West Holmes High School is a public high school in Monroe Township, approximately 5 mi west of Millersburg, Ohio. It holds grades 9–12. It is one of only two public high schools in Holmes County.

==Curriculum==
West Holmes High School is one of many public schools in the state of Ohio offering College Credit Plus courses through The University of Akron - Wayne College. West Holmes High School currently offers a variety of CCP courses across all subjects.

==Athletics==
West Holmes competes in the Ohio High School Athletic Association (OHSAA) as a member of the Ohio Cardinal Conference. West Holmes has three big rivals, Triway High School and Wooster High School in all sports, and Hiland High School in all sports except for football and wrestling as Hiland High School does not participate in contact sports.

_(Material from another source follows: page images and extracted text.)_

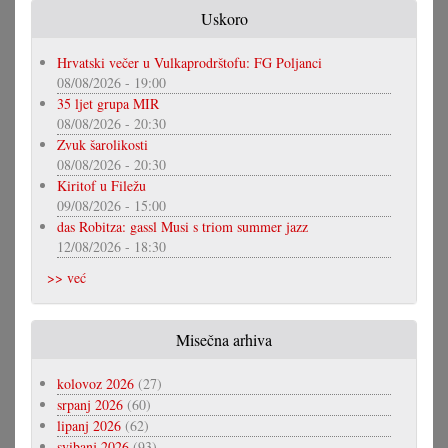
Uskoro
Hrvatski večer u Vulkaprodrštofu: FG Poljanci
08/08/2026 - 19:00
35 ljet grupa MIR
08/08/2026 - 20:30
Zvuk šarolikosti
08/08/2026 - 20:30
Kiritof u Filežu
09/08/2026 - 15:00
das Robitza: gassl Musi s triom summer jazz
12/08/2026 - 18:30
>> već
Misečna arhiva
kolovoz 2026
(27)
srpanj 2026
(60)
lipanj 2026
(62)
svibanj 2026
(93)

The West Holmes girls basketball team holds the Ohio state record for consecutive wins with 108, a winning streak that spanned four years from 1983 to 1987 and included three consecutive state championships.

===State championships===
- Girls basketball – 1984, 1985, 1986, 2014

==Notable alumni==
Joe Norman — professional American football linebacker in the National Football League. He played five seasons for the Seattle Seahawks.

Max Rohskopf — professional American mixed martial artists competing in the Ultimate Fighting Championship.